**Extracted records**
======

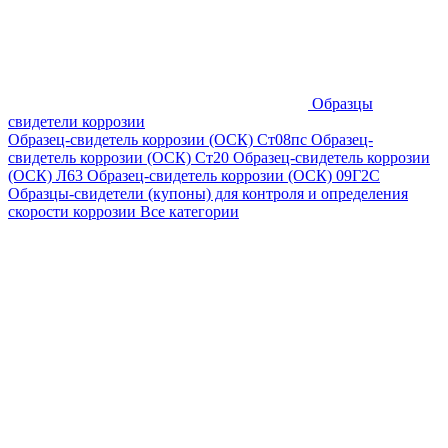
Образцы
свидетели коррозии
Образец-свидетель коррозии (ОСК) Ст08пс
Образец-
свидетель коррозии (ОСК) Ст20
Образец-свидетель коррозии
(ОСК) Л63
Образец-свидетель коррозии (ОСК) 09Г2С
Образцы-свидетели (купоны) для контроля и определения
скорости коррозии
Все категории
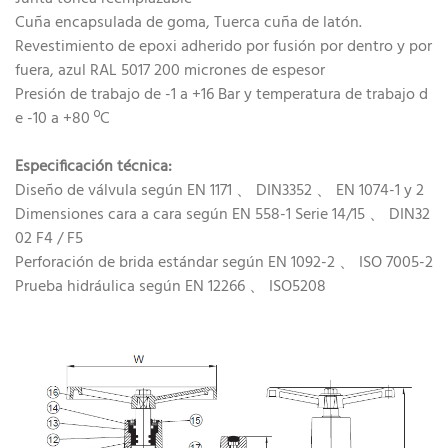
Cuña encapsulada de goma, Tuerca cuña de latón.
Revestimiento de epoxi adherido por fusión por dentro y por
fuera, azul RAL 5017 200 micrones de espesor
Presión de trabajo de -1 a +16 Bar y temperatura de trabajo d
e -10 a +80 ºC
Especificación técnica:
Diseño de válvula según EN 1171 、 DIN3352 、 EN 1074-1 y 2
Dimensiones cara a cara según EN 558-1 Serie 14/15 、 DIN32
02 F4 / F5
Perforación de brida estándar según EN 1092-2 、 ISO 7005-2
Prueba hidráulica según EN 12266 、 ISO5208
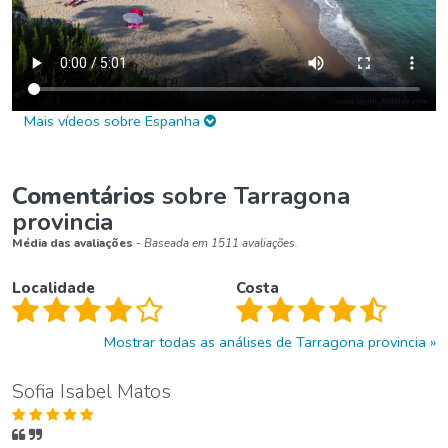
Mais vídeos sobre Espanha
Comentários
sobre Tarragona
provincia
Média das avaliações
- Baseada em 1511 avaliações.
Localidade
Costa
Mostrar todas as análises de Tarragona provincia
Sofia Isabel Matos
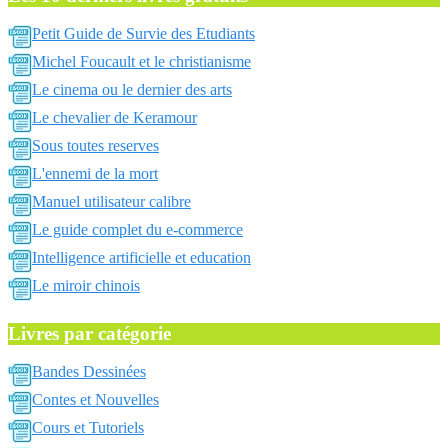
Petit Guide de Survie des Etudiants
Michel Foucault et le christianisme
Le cinema ou le dernier des arts
Le chevalier de Keramour
Sous toutes reserves
L'ennemi de la mort
Manuel utilisateur calibre
Le guide complet du e-commerce
Intelligence artificielle et education
Le miroir chinois
Livres par catégorie
Bandes Dessinées
Contes et Nouvelles
Cours et Tutoriels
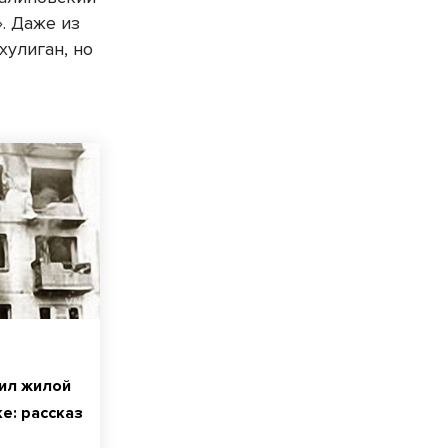
». Даже из
хулиган, но
ил жилой
е: рассказ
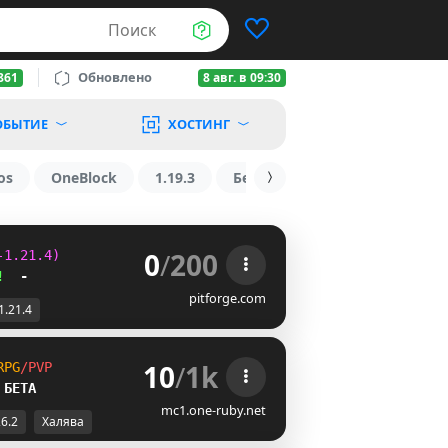
Поиск
Обновлено
861
8 авг. в 09:30
ОБЫТИЕ
ХОСТИНГ
os
OneBlock
1.19.3
БедВарс
1.16
1.8.2
0
/
200
-1.21.4)
!
  -
pitforge.com
1.21.4
10
/
1k
R
P
G
/
P
V
P
 БЕТА
mc1.one-ruby.net
26.2
Халява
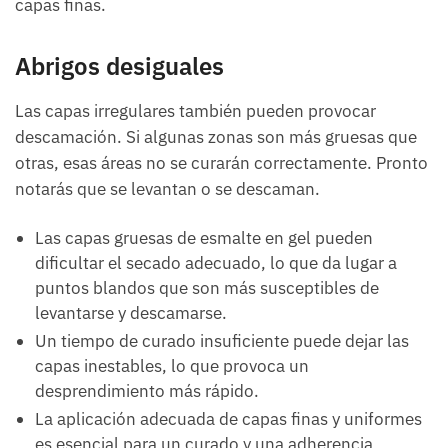
capas finas.
Abrigos desiguales
Las capas irregulares también pueden provocar
descamación. Si algunas zonas son más gruesas que
otras, esas áreas no se curarán correctamente. Pronto
notarás que se levantan o se descaman.
Las capas gruesas de esmalte en gel pueden
dificultar el secado adecuado, lo que da lugar a
puntos blandos que son más susceptibles de
levantarse y descamarse.
Un tiempo de curado insuficiente puede dejar las
capas inestables, lo que provoca un
desprendimiento más rápido.
La aplicación adecuada de capas finas y uniformes
es esencial para un curado y una adherencia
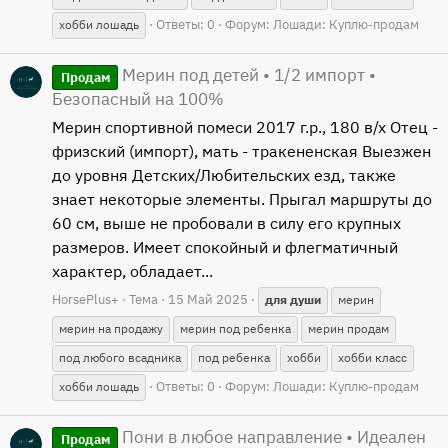
Ответы: 0
Форум:
Лошади: Куплю-продам
хобби лошадь
Мерин под детей • 1/2 импорт •
Продам
Безопасный на 100%
Мерин спортивной помеси 2017 г.р., 180 в/х Отец -
фризский (импорт), мать - тракененская Выезжен
до уровня Детских/Любительских езд, также
знает некоторые элементы. Прыгал маршруты до
60 см, выше не пробовали в силу его крупных
размеров. Имеет спокойный и флегматичный
характер, обладает...
HorsePlus+
Тема
15 Май 2025
для
души
мерин
мерин на продажу
мерин под ребенка
мерин продам
под любого всадника
под ребенка
хобби
хобби класс
Ответы: 0
Форум:
Лошади: Куплю-продам
хобби лошадь
Пони в любое направление • Идеален
Продам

======

Transcribe every entry word for word, but skip the pictures.

**Completed task**
Образцы
свидетели коррозии
Образец-свидетель коррозии (ОСК) Ст08пс
Образец-
свидетель коррозии (ОСК) Ст20
Образец-свидетель коррозии
(ОСК) Л63
Образец-свидетель коррозии (ОСК) 09Г2С
Образцы-свидетели (купоны) для контроля и определения
скорости коррозии
Все категории
Cuña encapsulada de goma, Tuerca cuña de latón.
Revestimiento de epoxi adherido por fusión por dentro y por
fuera, azul RAL 5017 200 micrones de espesor
Presión de trabajo de -1 a +16 Bar y temperatura de trabajo d
e -10 a +80 ºC
Especificación técnica:
Diseño de válvula según EN 1171 、 DIN3352 、 EN 1074-1 y 2
Dimensiones cara a cara según EN 558-1 Serie 14/15 、 DIN32
02 F4 / F5
Perforación de brida estándar según EN 1092-2 、 ISO 7005-2
Prueba hidráulica según EN 12266 、 ISO5208
Mais vídeos sobre Espanha
Comentários
sobre Tarragona
provincia
Média das avaliações
- Baseada em 1511 avaliações.
Localidade
Costa
Mostrar todas as análises de Tarragona provincia
Sofia Isabel Matos
Petit Guide de Survie des Etudiants
Michel Foucault et le christianisme
Le cinema ou le dernier des arts
Le chevalier de Keramour
Sous toutes reserves
L'ennemi de la mort
Manuel utilisateur calibre
Le guide complet du e-commerce
Intelligence artificielle et education
Le miroir chinois
Livres par catégorie
Bandes Dessinées
Contes et Nouvelles
Cours et Tutoriels
». Даже из
хулиган, но
ил жилой
е: рассказ
Поиск
Обновлено
861
8 авг. в 09:30
ОБЫТИЕ
ХОСТИНГ
os
OneBlock
1.19.3
БедВарс
1.16
1.8.2
0
/
200
-1.21.4)
!
  -
pitforge.com
1.21.4
10
/
1k
R
P
G
/
P
V
P
 БЕТА
mc1.one-ruby.net
26.2
Халява
capas finas.
Abrigos desiguales
Las capas irregulares también pueden provocar
descamación. Si algunas zonas son más gruesas que
otras, esas áreas no se curarán correctamente. Pronto
notarás que se levantan o se descaman.
Las capas gruesas de esmalte en gel pueden
dificultar el secado adecuado, lo que da lugar a
puntos blandos que son más susceptibles de
levantarse y descamarse.
Un tiempo de curado insuficiente puede dejar las
capas inestables, lo que provoca un
desprendimiento más rápido.
La aplicación adecuada de capas finas y uniformes
es esencial para un curado y una adherencia
Ответы: 0
Форум:
Лошади: Куплю-продам
хобби лошадь
Мерин под детей • 1/2 импорт •
Продам
Безопасный на 100%
Мерин спортивной помеси 2017 г.р., 180 в/х Отец -
фризский (импорт), мать - тракененская Выезжен
до уровня Детских/Любительских езд, также
знает некоторые элементы. Прыгал маршруты до
60 см, выше не пробовали в силу его крупных
размеров. Имеет спокойный и флегматичный
характер, обладает...
HorsePlus+
Тема
15 Май 2025
для
души
мерин
мерин на продажу
мерин под ребенка
мерин продам
под любого всадника
под ребенка
хобби
хобби класс
Ответы: 0
Форум:
Лошади: Куплю-продам
хобби лошадь
Пони в любое направление • Идеален
Продам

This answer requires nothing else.